Portuguese general strike

Lisbon Protest

By Nicky Dempsey

Lisbon Protest

Photo NunoRibeiro

The Portuguese general strike on November 24th registered a major increase in the response of the working class and its allies against the attacks on social welfare, pay and jobs. The government claim that there was only 30% support for the strike in the public, and even less in the private sector was widely derided.

The leaders of the CGT and UGT union confederations claimed 3 million workers supported the strike – 75% of the entire workforce. Production at Volvo, the largest private employer, was halted for the day, and the stoppage in sectors such as public transport appeared to be total. The joint action by the two confederations was itself a victory – a first in over 20 years and in fact only the second time in their history that they have engaged in joint mass mobilisation.

The strike was called in response to the announcement of another package of measures designed to reduce the living standards of workers and the poor, which is the third such measure this year.
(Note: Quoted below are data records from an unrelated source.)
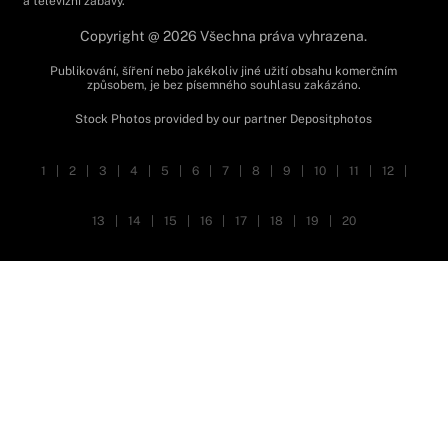
a televizní zábavy.
Copyright @ 2026 Všechna práva vyhrazena.
Publikování, šíření nebo jakékoliv jiné užití obsahu komerčním
způsobem, je bez písemného souhlasu zakázáno.
Stock Photos provided by our partner
Depositphotos
1
|
2
|
3
|
4
|
5
|
6
|
7
|
8
|
9
|
10
|
11
|
12
|
13
|
14
|
15
|
16
|
17
|
18
|
19
|
20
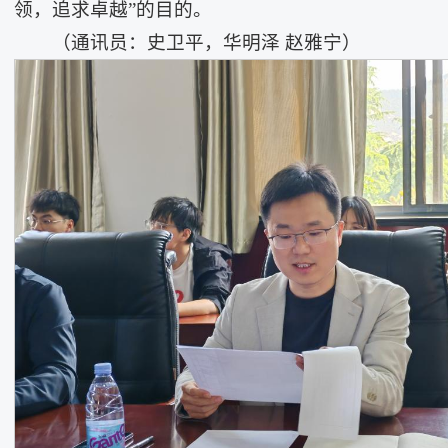
领，追求卓越”的目的。
（通讯员：史卫平，华明泽 赵雅宁）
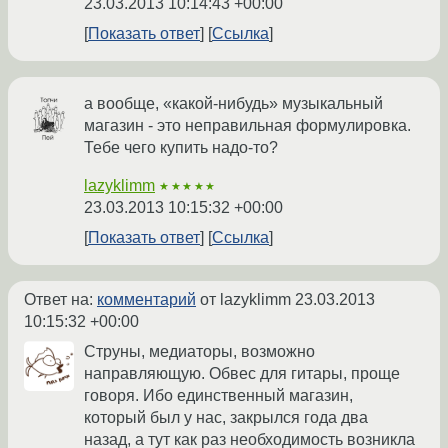
23.03.2013 10:14:43 +00:00
Показать ответ
Ссылка
а вообще, «какой-нибудь» музыкальный
магазин - это неправильная формулировка.
Тебе чего купить надо-то?
lazyklimm
★★★★★
23.03.2013 10:15:32 +00:00
Показать ответ
Ссылка
Ответ на:
комментарий
от lazyklimm
23.03.2013
10:15:32 +00:00
Струны, медиаторы, возможно
направляющую. Обвес для гитары, проще
говоря. Ибо единственный магазин,
который был у нас, закрылся года два
назад, а тут как раз необходимость возникла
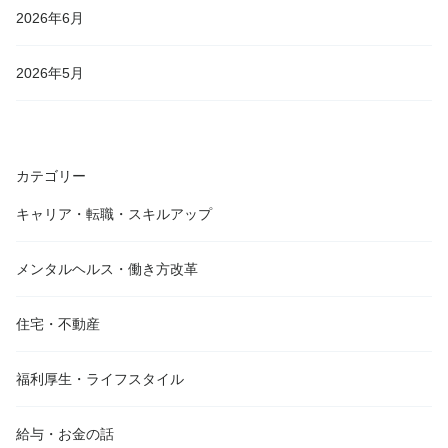
2026年6月
2026年5月
カテゴリー
キャリア・転職・スキルアップ
メンタルヘルス・働き方改革
住宅・不動産
福利厚生・ライフスタイル
給与・お金の話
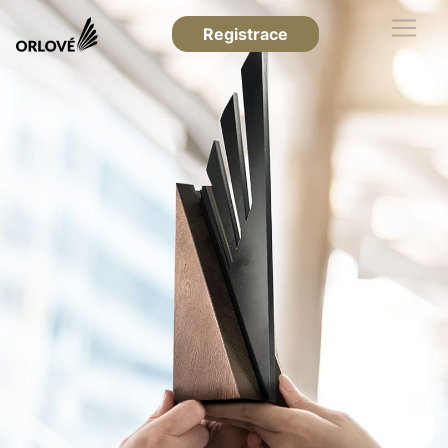
Registrace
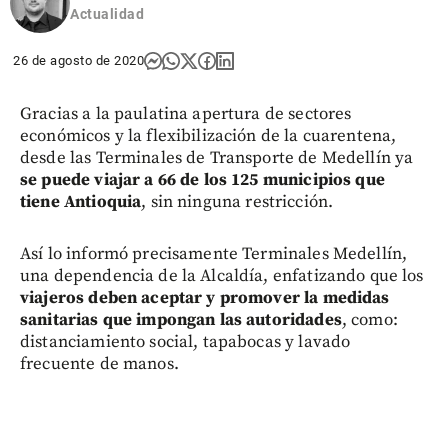
Actualidad
26 de agosto de 2020
Gracias a la paulatina apertura de sectores
económicos y la flexibilización de la cuarentena,
desde las Terminales de Transporte de Medellín ya
se puede viajar a 66 de los 125 municipios
que
tiene Antioquia
, sin ninguna restricción.
Así lo informó precisamente Terminales Medellín,
una dependencia de la Alcaldía, enfatizando que los
viajeros deben aceptar y promover la medidas
sanitarias que impongan las autoridades
, como:
distanciamiento social, tapabocas y lavado
frecuente de manos.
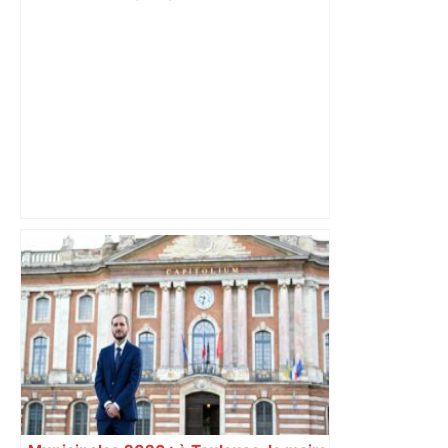
Toulouse ? – Actu.fr
Après la fusion avec la liste PS
Toulouse, le candidat LFI salue "une
dynamique qui nous oblige à la
responsabilité" – Franceinfo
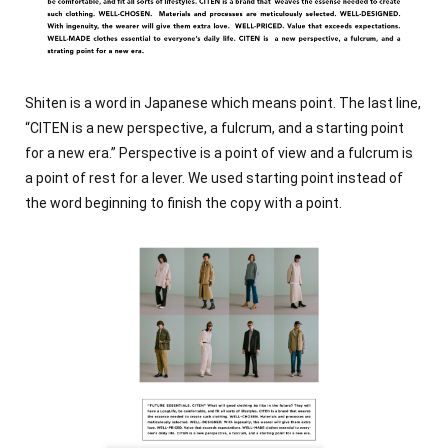
30+
Contact
Shiten is a word in Japanese which means point. The last line,
“CITEN is a new perspective, a fulcrum, and a starting point
for a new era.” Perspective is a point of view and a fulcrum is
a point of rest for a lever. We used starting point instead of
the word beginning to finish the copy with a point.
They are a catalogue of policy decisions which amount to the opposite of what is needed to revive the economy. Among the measures proposed for inclusion in the state budget for 2011 are:

•    a 5% reduction on all expenditure on public sector wages, which includes a wage cut of between 3.5% and 10% for the workers whose wages are above €1,500 a month, and the freezing of all progressions and promotions;
•    a reduction in spending on pensions, allowances and other social benefits, including family allowances;
•    higher taxes, including an increase in value-added tax (VAT) from 21% to 23%;
•    the freezing of investment in the public sector.

Women will be particularly hard hit by a string of cuts to welfare. Ethnic minorities, mainly from Portugal’s former colonies, are already over-represented among the ranks of the poor and within an unemployment of 10.6% and will be at the forefront of the attack on both welfare and employment.

The government’s stated goal is to reduce the budget deficit significantly, bringing it down to 7.3% of gross domestic product (GDP) by the end of 2010, and to 4.6% in 2011. Yet the trends in the Greek and Irish economies are ample confirmation that these ferocious assaults on living standards have the effect of driving up the public sector deficits because they are so economically damaging. According to Reuters’ news agency, which regularly polls economists, many believe the economy will go back into recession in 2011 after a modest respite in 2010, under the impact of government policy. The Portuguese central bank is forecasting no better than zero growth in 2011, after a projected growth of 1.2% this year.

That modest upturn was itself a response to the measures to boost growth in 2009, which is clear from analysis produced by the European Union. Those measures included public investment, social welfare and employment protection, as well as largely failed efforts to tempt the private sector into increasing its own investment. It is the decline in investment which is responsible for the entirety of the recession, €4.6bn of a GDP decline of €4.5bn.

In Portugal, as elsewhere, the aim of policy is not deficit-reduction at all. In that case, a policy of boosting the economy through increased government investment, supplemented if necessary by measures to boost taxation revenues, would be adopted. Instead, the policy of cutting social welfare, jobs and pay is designed to drive down the level of wages and the social wage, and to drive up profits. It was not a policy which was initially adopted by the ruling Socialist Party (PS) and Social Democratic Party (PDS) coalition, even though the latter has always been a party of the right.

But following pressure from the European Central Bank and abetted by the international bond markets, the government has warmly embraced a policy designed to reduce the living standards and role of the ‘peripheral’ EU economies to the benefit of the major ones and above all their financial sectors.

This major protest in Portugal follows a string of mass mobilisations in France and at least 5 possibly 10 million striking in Spain. The European working class and its allies are taking repeated blows in this offensive. But they are fighting back.